[TCOD] TCOD dictionaries and data presentation -- 3 levels of description

Tue Jul 29 13:31:26 UTC 2014

Hello everybody,

You did a great job, Saulius, digesting this diverse bunch of opinions
into a sound compromise ! Some comments (I collect several of the
previous mails hereafter):

> I am toying with the idea that TCOD should have 3 levels of structure
> description:

Yes, that makes sense.

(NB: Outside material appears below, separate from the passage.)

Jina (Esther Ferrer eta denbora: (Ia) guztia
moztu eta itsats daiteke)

Your rationale for the three levels is really
good (one comment about level 1, though - see hereafter).

>
> -- level 0: - cell constants; - atomic coordinates; - literature
> reference.
>
> Standard CIF dictionaries are enough for such description.

What I feel is missing in this minimalistic set, is the XC-functional.
Without that information, the relevance of predicted unit cell
information is limited. (It can be retrieved from the literature
reference, sure. And if people complete level 1, then the info is
available anyway. But as this is really necessary information, it would
be good to force users to include it by asking it at the mandatory level 0.)

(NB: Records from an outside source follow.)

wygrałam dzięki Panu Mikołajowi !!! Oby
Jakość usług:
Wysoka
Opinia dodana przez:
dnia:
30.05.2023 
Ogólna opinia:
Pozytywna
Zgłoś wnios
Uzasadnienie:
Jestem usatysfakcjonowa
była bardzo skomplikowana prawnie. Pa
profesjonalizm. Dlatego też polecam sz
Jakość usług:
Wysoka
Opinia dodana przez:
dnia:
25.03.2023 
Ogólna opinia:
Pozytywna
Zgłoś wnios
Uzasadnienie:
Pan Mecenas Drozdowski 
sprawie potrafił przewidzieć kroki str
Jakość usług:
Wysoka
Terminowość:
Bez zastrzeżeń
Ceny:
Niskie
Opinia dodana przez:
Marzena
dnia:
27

Immediately then the question arises how to identify unambiguously the
XC-functional (a question that would arise equally well if this would be
kept in level 1). One possibility would be to use the identifier used in
LIBXC (http://www.tddft.org/programs/octopus/wiki/index.php/Libxc). This
is widely accepted, code-independent and open source.

Specifying the XC-functional limits us to DFT only. Perhaps the keyword
should rather be 'level-of-theory'. If a LIBXC-identifier is given, then
this implies it is DFT with the quoted functional. If the value is not a
LIBXC-identifier, it refers to a non-DFT method (Hartree-Fock, GW,
QMC,...) It might be tricky to create a relevant list of non-DFT
methods, and right now it is perhaps of limited use, but the number of
predictions by these methods is likely going to surge in coming years.

[added later: OK, the _tcod_model variable more or less does this, as I
see now. Hence, my comment boils down to replacing the value 'DFT' by
the LIBXC identifier for the relevant functional]
>
> -- level 1: - same as in level 0, plus any parameters that permit
> qualified person to judge if the structure has converged and how
> good it is. The parameters should include residual force on atoms
> (2014-02-10 16:16, Björkman Torbjörn), energy change(s) in the last
> cycle(s), and references to basis set, pseudo-potentials, XC
> functionals, etc. (as described in our dictionaries and in
> http://www.xml-cml.org/dictionary/compchem/). Basis sets can be
> referenced as in https://bse.pnl.gov/bse/portal;

I might be ruining the beautiful simplicity of the scheme now, but it
seems to me that the present level 1 covers two different things. What
about splitting this into two levels:

* One that lists the main technical settings (basis set, pseudo's,
k-mesh, XC [although the latter might at level 0]), such that a
qualified person can assess the level of credibility of the calculation

* One that lists information to assess the level of convergence.

The former is information at the input stage, the latter is at the
output stage. Two different aspects. The advantage of splitting the
level is that probably less people would take the effort to collect the
convergence info, and might then discard that level entirely.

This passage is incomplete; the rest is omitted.